A fare gli onori di casa il maître Valerio Capriotti – già direttore di sala in ristoranti stellati e raffinate botteghe gourmet come Roscioli, Uno e Bino, Al Ceppo a Roma, il ristorante Duomo a Ragusa -, che si ritrova a fare un po’ la parte del comandante Stubing in Love Boat – o forse meglio della direttrice di crociera Julie McCoy – che coordina entrate ed uscite e accompagna le coppie verso il proprio dopo-cena. Un personaggio che nella prima puntata resta abbastanza sullo sfondo ma che in una dating soap ha ampie possibilità. Interessante, invece, la presenza del barista, il vero confidente della varia umanità che si raccoglie in un locale. Non so se sia un vero barista o l’autor giovane (e belloccio) chiamato a rompere il ghiaccio (non solo nei cocktail) facendo le prime domande agli ospiti per farli conoscere al pubblico. In questo caso siamo lontani dalla verve di Isaac (cfr. Love Boat), ma la funzione è apprezzabile: bastano poche battute davanti al bancone per avere il senso della coppia.

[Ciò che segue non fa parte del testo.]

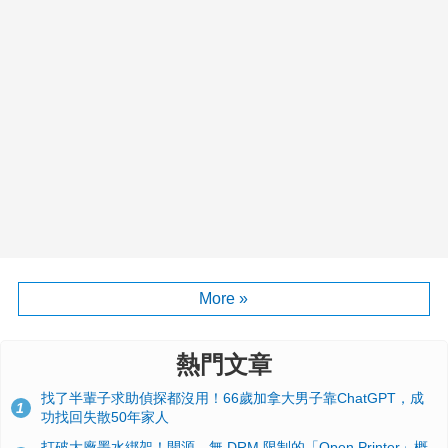
More »
熱門文章
找了半輩子求助偵探都沒用！66歲加拿大男子靠ChatGPT，成
1
功找回失散50年家人
打破大廠墨水綁架！開源、無 DRM 限制的「Open Printer」概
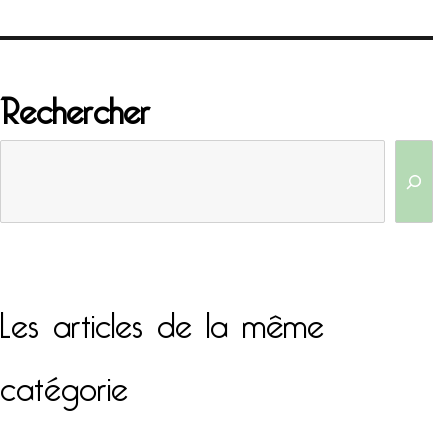
Rechercher
Les articles de la même
catégorie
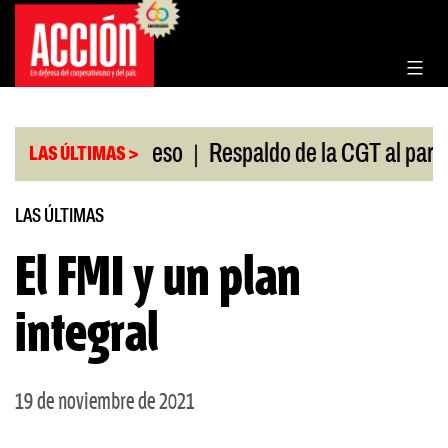
Saltar
al
contenido
|
ión en el Congreso
Respaldo de la CGT al paro uni
LAS ÚLTIMAS >
LAS ÚLTIMAS
El FMI y un plan
integral
19 de noviembre de 2021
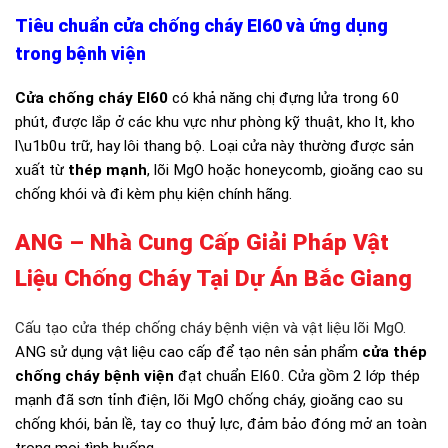
Tiêu chuẩn cửa chống cháy EI60 và ứng dụng
trong bệnh viện
Cửa chống cháy EI60
có khả năng chị đựng lửa trong 60
phút, được lắp ở các khu vực như phòng kỹ thuật, kho lt, kho
l\u1b0u trữ, hay lôi thang bộ. Loại cửa này thường được sản
xuất từ
thép mạnh
, lõi MgO hoặc honeycomb, gioăng cao su
chống khói và đi kèm phụ kiện chính hãng.
ANG – Nhà Cung Cấp Giải Pháp Vật
Liệu Chống Cháy Tại Dự Án Bắc Giang
Cấu tạo cửa thép chống cháy bệnh viện và vật liệu lõi MgO.
ANG sử dụng vật liệu cao cấp để tạo nên sản phẩm
cửa thép
chống cháy bệnh viện
đạt chuẩn EI60. Cửa gồm 2 lớp thép
mạnh đã sơn tỉnh điện, lõi MgO chống cháy, gioăng cao su
chống khói, bản lề, tay co thuỷ lực, đảm bảo đóng mở an toàn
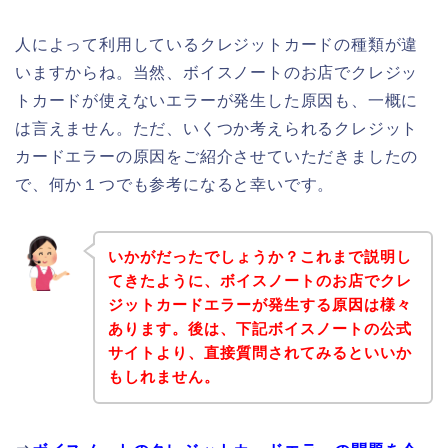
人によって利用しているクレジットカードの種類が違
いますからね。当然、ボイスノートのお店でクレジッ
トカードが使えないエラーが発生した原因も、一概に
は言えません。ただ、いくつか考えられるクレジット
カードエラーの原因をご紹介させていただきましたの
で、何か１つでも参考になると幸いです。
いかがだったでしょうか？これまで説明し
てきたように、ボイスノートのお店でクレ
ジットカードエラーが発生する原因は様々
あります。後は、下記ボイスノートの公式
サイトより、直接質問されてみるといいか
もしれません。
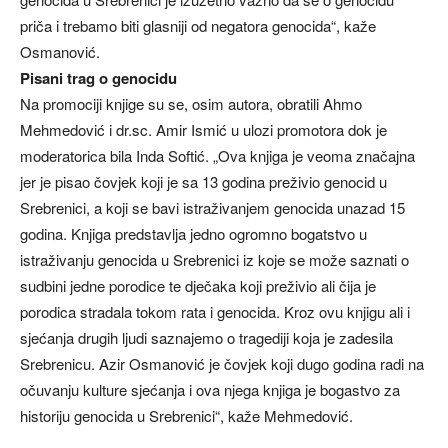
priča i trebamo biti glasniji od negatora genocida“, kaže
Osmanović.
Pisani trag o genocidu
Na promociji knjige su se, osim autora, obratili Ahmo
Mehmedović i dr.sc. Amir Ismić u ulozi promotora dok je
moderatorica bila Inda Softić. „Ova knjiga je veoma značajna
jer je pisao čovjek koji je sa 13 godina preživio genocid u
Srebrenici, a koji se bavi istraživanjem genocida unazad 15
godina. Knjiga predstavlja jedno ogromno bogatstvo u
istraživanju genocida u Srebrenici iz koje se može saznati o
sudbini jedne porodice te dječaka koji preživio ali čija je
porodica stradala tokom rata i genocida. Kroz ovu knjigu ali i
sjećanja drugih ljudi saznajemo o tragediji koja je zadesila
Srebrenicu. Azir Osmanović je čovjek koji dugo godina radi na
očuvanju kulture sjećanja i ova njega knjiga je bogastvo za
historiju genocida u Srebrenici“, kaže Mehmedović.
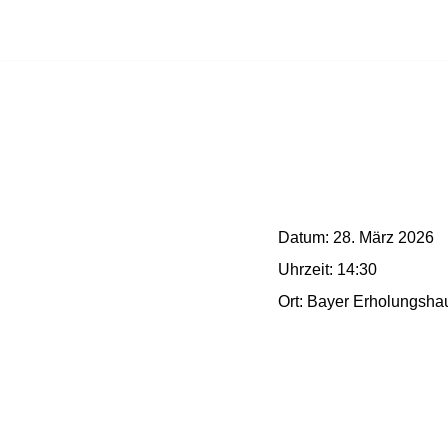
Zum
Inhalt
springen
Datum:
28. März 2026
Uhrzeit:
14:30
Ort:
Bayer Erholungsha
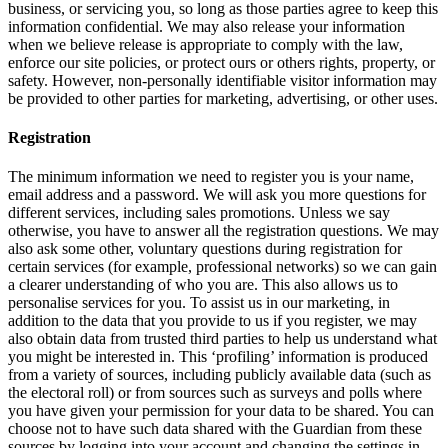
business, or servicing you, so long as those parties agree to keep this
information confidential. We may also release your information
when we believe release is appropriate to comply with the law,
enforce our site policies, or protect ours or others rights, property, or
safety. However, non-personally identifiable visitor information may
be provided to other parties for marketing, advertising, or other uses.
Registration
The minimum information we need to register you is your name,
email address and a password. We will ask you more questions for
different services, including sales promotions. Unless we say
otherwise, you have to answer all the registration questions. We may
also ask some other, voluntary questions during registration for
certain services (for example, professional networks) so we can gain
a clearer understanding of who you are. This also allows us to
personalise services for you. To assist us in our marketing, in
addition to the data that you provide to us if you register, we may
also obtain data from trusted third parties to help us understand what
you might be interested in. This ‘profiling’ information is produced
from a variety of sources, including publicly available data (such as
the electoral roll) or from sources such as surveys and polls where
you have given your permission for your data to be shared. You can
choose not to have such data shared with the Guardian from these
sources by logging into your account and changing the settings in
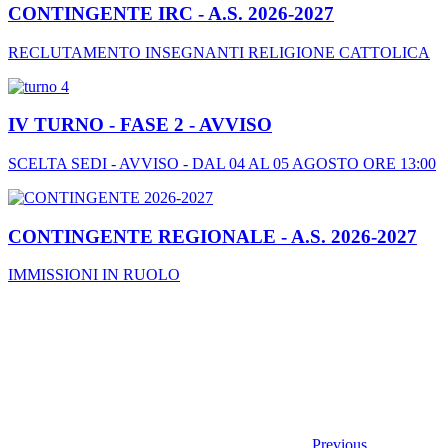
CONTINGENTE IRC - A.S. 2026-2027
RECLUTAMENTO INSEGNANTI RELIGIONE CATTOLICA
IV TURNO - FASE 2 - AVVISO
SCELTA SEDI - AVVISO - DAL 04 AL 05 AGOSTO ORE 13:00
CONTINGENTE REGIONALE - A.S. 2026-2027
IMMISSIONI IN RUOLO
Previous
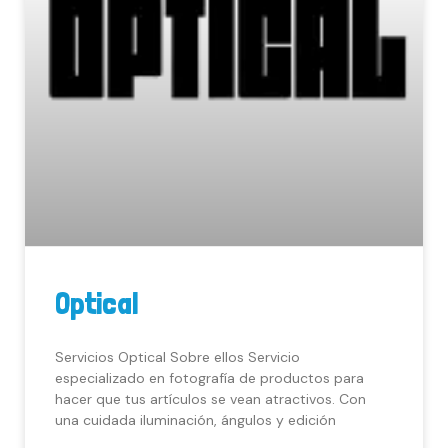
Optical
Servicios Optical Sobre ellos Servicio
especializado en fotografía de productos para
hacer que tus artículos se vean atractivos. Con
una cuidada iluminación, ángulos y edición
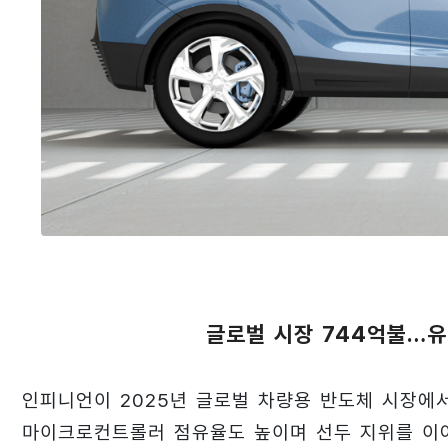
글로벌 시장 744억불…유
인피니언이 2025년 글로벌 차량용 반도체 시장에서
마이크로컨트롤러 점유율도 높이며 선두 지위를 이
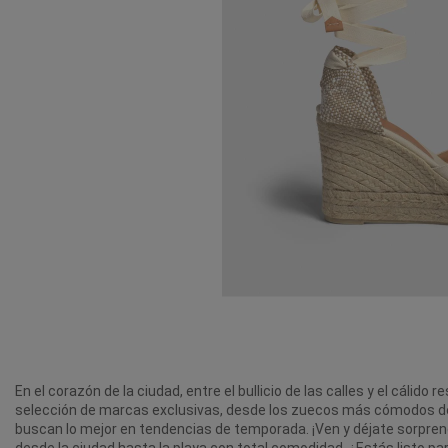
En el corazón de la ciudad, entre el bullicio de las calles y el cáli
selección de marcas exclusivas, desde los zuecos más cómodos de
buscan lo mejor en tendencias de temporada. ¡Ven y déjate sorprende
desde la ciudad hasta la playa con total comodidad. ¿Estás listo pa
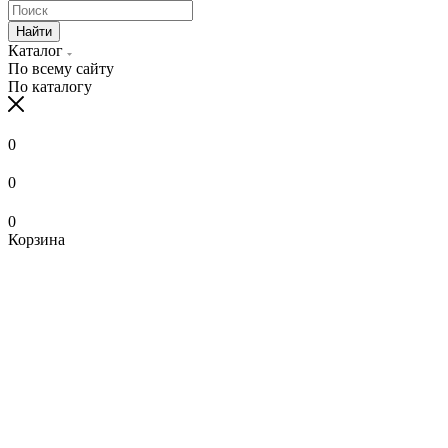
Найти
Каталог
По всему сайту
По каталогу
0
0
0
Корзина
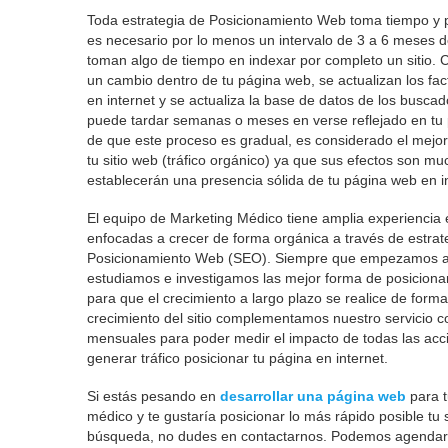
Toda estrategia de Posicionamiento Web toma tiempo y 
es necesario por lo menos un intervalo de 3 a 6 meses 
toman algo de tiempo en indexar por completo un sitio. 
un cambio dentro de tu página web, se actualizan los fa
en internet y se actualiza la base de datos de los busca
puede tardar semanas o meses en verse reflejado en tu 
de que este proceso es gradual, es considerado el mejor 
tu sitio web (tráfico orgánico) ya que sus efectos son 
establecerán una presencia sólida de tu página web en in
El equipo de Marketing Médico tiene amplia experiencia 
enfocadas a crecer de forma orgánica a través de estra
Posicionamiento Web (SEO). Siempre que empezamos a t
estudiamos e investigamos las mejor forma de posicionar
para que el crecimiento a largo plazo se realice de forma
crecimiento del sitio complementamos nuestro servicio co
mensuales para poder medir el impacto de todas las acc
generar tráfico posicionar tu página en internet.
Si estás pesando en
desarrollar una página web
para t
médico y te gustaría posicionar lo más rápido posible tu s
búsqueda, no dudes en contactarnos. Podemos agendar u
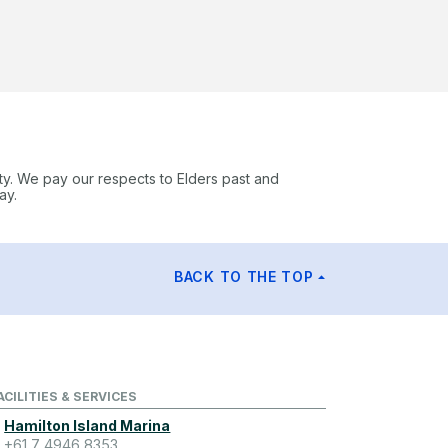
ty. We pay our respects to Elders past and
ay.
BACK TO THE TOP
ACILITIES & SERVICES
Hamilton Island Marina
+61 7 4946 8353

Il tutto scorre in maniera molto lineare, fino all’apprezzabile uso dei cartelli finali che spiegano cosa ne è stato delle coppie (cui crediamo sospendendo l’incredulità). Primo appuntamento non dà grandi emozioni: la chiave narrativa mi sembra più docu-comedy che ‘emo’, esattamente l’opposto di quella usata in I ragazzi del Bambino Gesù, che pure richiama la struttura soap adottata in questo format. Qui, però, in ogni puntata ci sono nuove storie. Ed è meglio così.
E come dice Giulietta, “la telenovela continua”.